IMGD 2905 Project 2

Mazetool Analytics

Due date: Monday, April 1st, 11:59pm

[Mazetool]


The goal of this project is to use a complete game analytics pipeline on a simple game with a level of your design. This will illustrate a common process in game development - analyzing player behavior/performance in game at various depths. You will design a level (a maze), get players to play your maze (as well as play others' mazes), analyze player data for your maze and compare player performance for your maze with other mazes. Results will be presented in a report.


Top | Part 0 | Part 1 | Part 2 | Part 3 | Part 4 | Writeup | Hints | Submit | Grade

Part 0 - Level Design, Play and Analysis Tools

Level Design

For this part, you will design a level (a maze) and play your classmates' levels (mazes).

Read the Mazetool documentation (docx, pdf).

Using Chrome or Firefox (results with other Web browsers can vary) visit:

https://ps3.perlenspiel.net/examples/mazetool/game.html

and type in your WPI username (without the @wpi.edu extension). Press enter.

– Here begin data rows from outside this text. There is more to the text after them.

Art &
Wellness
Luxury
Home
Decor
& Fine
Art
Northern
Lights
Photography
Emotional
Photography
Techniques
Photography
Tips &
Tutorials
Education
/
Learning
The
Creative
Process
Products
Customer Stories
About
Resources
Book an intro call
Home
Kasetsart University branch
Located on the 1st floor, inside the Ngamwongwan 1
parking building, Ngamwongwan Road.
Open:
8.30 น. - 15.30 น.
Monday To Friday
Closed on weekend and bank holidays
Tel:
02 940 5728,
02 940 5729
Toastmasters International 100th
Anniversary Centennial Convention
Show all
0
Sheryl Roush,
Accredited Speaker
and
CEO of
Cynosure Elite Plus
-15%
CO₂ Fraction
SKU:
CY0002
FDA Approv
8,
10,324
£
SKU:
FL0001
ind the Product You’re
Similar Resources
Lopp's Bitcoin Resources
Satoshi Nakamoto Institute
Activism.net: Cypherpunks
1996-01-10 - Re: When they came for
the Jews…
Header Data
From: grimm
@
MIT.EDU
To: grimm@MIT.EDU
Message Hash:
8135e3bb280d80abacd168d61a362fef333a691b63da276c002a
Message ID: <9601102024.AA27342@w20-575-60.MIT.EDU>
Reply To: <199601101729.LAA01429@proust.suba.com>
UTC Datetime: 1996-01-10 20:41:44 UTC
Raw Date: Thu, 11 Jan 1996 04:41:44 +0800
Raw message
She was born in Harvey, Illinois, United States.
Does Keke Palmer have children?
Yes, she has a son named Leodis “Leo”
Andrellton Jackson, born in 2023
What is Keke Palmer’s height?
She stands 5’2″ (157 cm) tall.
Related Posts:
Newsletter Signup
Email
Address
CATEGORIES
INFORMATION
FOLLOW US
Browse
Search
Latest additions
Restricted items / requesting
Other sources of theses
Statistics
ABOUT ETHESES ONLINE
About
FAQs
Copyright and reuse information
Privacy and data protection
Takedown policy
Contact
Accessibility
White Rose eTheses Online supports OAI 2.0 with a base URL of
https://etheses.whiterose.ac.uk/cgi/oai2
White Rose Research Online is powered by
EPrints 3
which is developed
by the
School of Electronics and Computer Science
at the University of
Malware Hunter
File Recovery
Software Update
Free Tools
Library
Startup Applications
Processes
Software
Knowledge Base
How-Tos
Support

Play some (3 to 5) randomly generated mazes to get the feel of the game. Design a few (2 to 3) custom mazes and play them to get a better feel for how maze design can impact the experience. For several mazes you complete, take a look at the data that is generated and sent by email to have a better understanding of the information that is collected each game.

When ready, design one maze that provides for a player experience that you think will be interesting. You should have a level-design experience in mind - e.g., a long maze, a tricky maze, both easy and tricky parts in the maze, a maze with backtracking, a direct-line maze, .... Playtest your maze yourself several times to help ensure you get the experience intended. Be sure to have your email (WPI username) entered and click "save". This will allow your maze to be loaded by others.

In preparation for your report:

A. take a screenshot of your maze, showing the player's starting location, all the gold pieces and the exit (cropping out the Web browser so you have just the maze). You will include this picture in your final report.

In preparation for your analysis:

  1. Determine the shortest path to complete your maze in spaces.

  2. Determine the fewest number of clicks needed to complete your maze.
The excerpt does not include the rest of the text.